The NRC approved a similar repair criteria for the original SGs at the Kewaunee Power Station in 1996 (ADAMS Accession No. ML020780433); for the Joseph M. Farley Plant, Unit 2, in 1996 (ADAMS Accession No. ML013170044); for the Comanche Peak Steam Electric Station, Unit 1, in 1999 (ADAMS Accession No. ML021820316); for the Watts Bar Nuclear Plant, Unit 1, in 2000 (ADAMS Accession No. ML003748725); and for the Beaver Valley Power Station, Unit 2, in 2011 (ADAMS Accession No. ML110350162). In each case, plant-specific repair criteria were determined.

3.0 TECHNICAL EVALUATION

3.1 Background

There are four Westinghouse Model D3 recirculating pre-heater type SGs at WBN Unit 2. Each SG contains 4,674 mill annealed Alloy 600 tubes that have a nominal outer diameter of 0.75 inches and a nominal wall thickness of 0.043 inches. These SGs are the same design as the original WBN Unit 1 SGs. The SGs have a vertical shell and U-tube evaporator with integral moisture separating equipment. The SG tubesheet is approximately 21 inches thick, and the tubes are expanded for the full depth of the tubesheet. The tube expansion is accomplished with a rolling process, and the joint is referred to as a hard-roll expansion.

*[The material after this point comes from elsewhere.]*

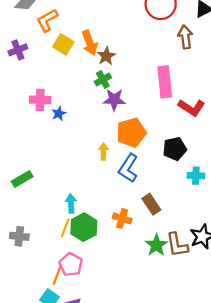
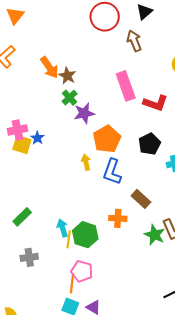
yellow square: (63, 44) -> (22, 145), moved
green rectangle: (22, 179) -> (22, 217), moved
cyan arrow: (71, 203) -> (62, 228), moved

Each tube-to-tubesheet joint consists of a tube, the tubesheet, and a tube-to-tubesheet weld, which is located at the end of the tube. Typically, the tube-to-tubesheet joints in an SG are designed as welded joints rather than friction joints. That is, the tube-to-tubesheet weld itself is designed as the pressure boundary element that transmits the entire differential pressure load from the tube to the tubesheet, with no credit taken for the friction developed between the expanded tube and tubesheet. In addition, the weld makes the joint leaktight.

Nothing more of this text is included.